A body is projected with an initial velocity 300m\s at an angle 60 with the vertical;determine
:1.the
velocity at the maximum height
2.The maximum height reached
vertical velocity initial:
300sin60
at top, velocity is only horizontal
vh=300cos60
at top
1/2 m vi'^2=mgh
h= (300sin60)^2/9.8 METERS
To determine the velocity at the maximum height and the maximum height reached, we can use the equations of motion for projectile motion.

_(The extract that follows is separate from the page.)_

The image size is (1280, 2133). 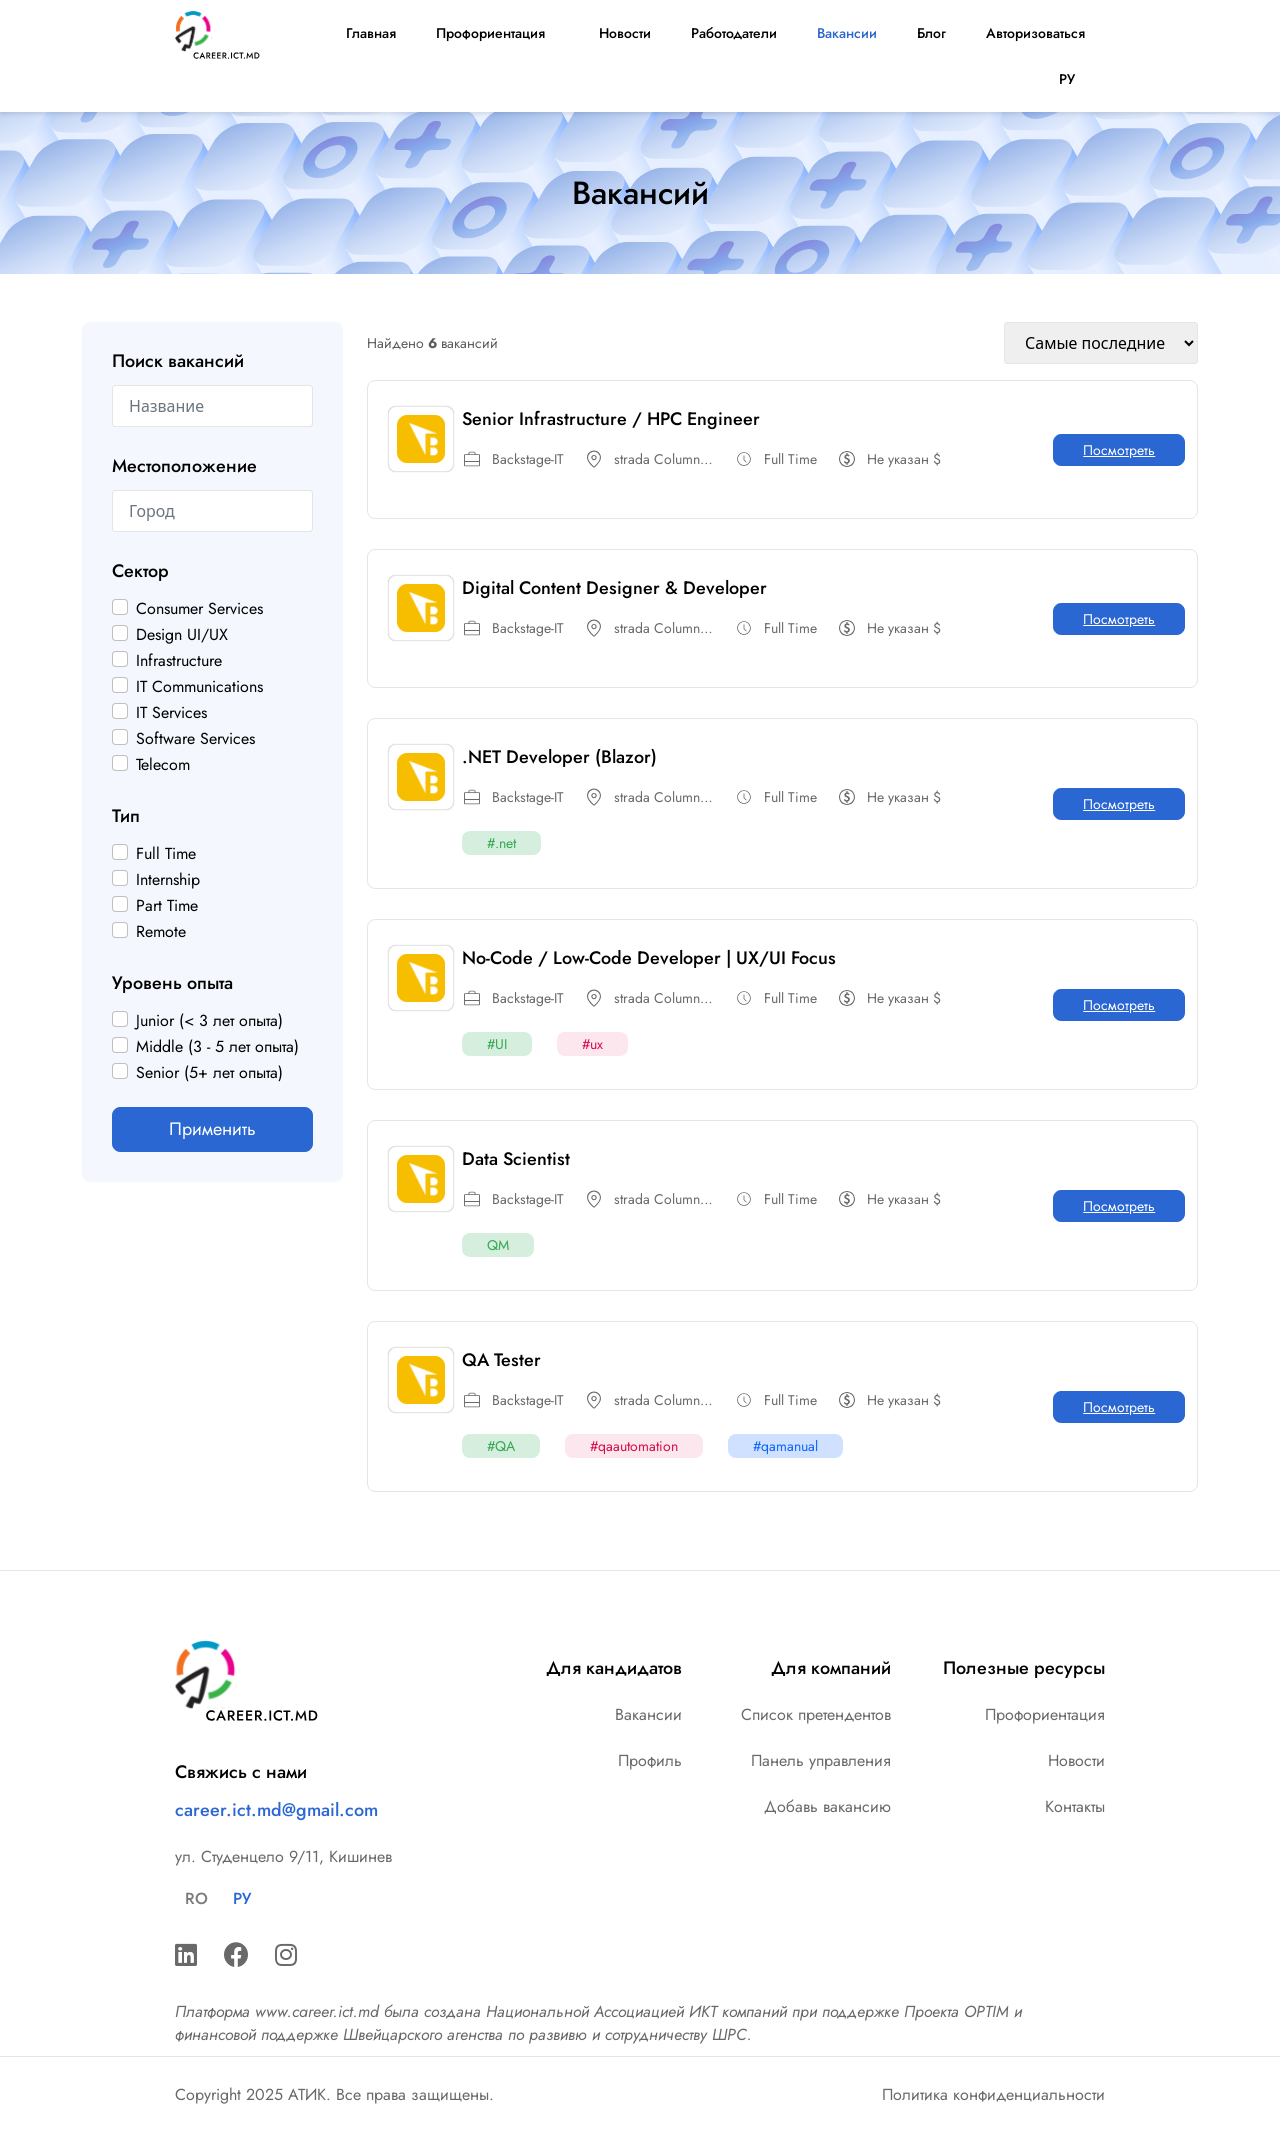 I want to click on Добавь вакансию, so click(x=827, y=1806).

1. Velocity at the maximum height:
At the maximum height of a projectile's trajectory, the vertical component of velocity becomes zero. The horizontal component of velocity remains constant throughout the motion.
Given:
Initial velocity (u) = 300 m/s
Angle with the vertical (θ) = 60 degrees
To find the velocity at the maximum height, we need to find the vertical component of the initial velocity.
Vertical component of velocity (v_y) = u * sin(θ)
v_y = 300 m/s * sin(60)
v_y = 300 m/s * (√3/2)
v_y = 300 m/s * 1.732/2
v_y = 259.8 m/s
Therefore, the velocity at the maximum height is 259.8 m/s.
2. Maximum height reached:
To find the maximum height (h), we need to use the equation:
h = (v_y^2) / (2 * g)
where g is the acceleration due to gravity, approximately 9.8 m/s^2.
h = (259.8 m/s)^2 / (2 * 9.8 m/s^2)
h = 67404.04 m^2/s^2 / 19.6 m/s^2
h = 3440.04 m
Therefore, the maximum height reached is approximately 3440.04 meters.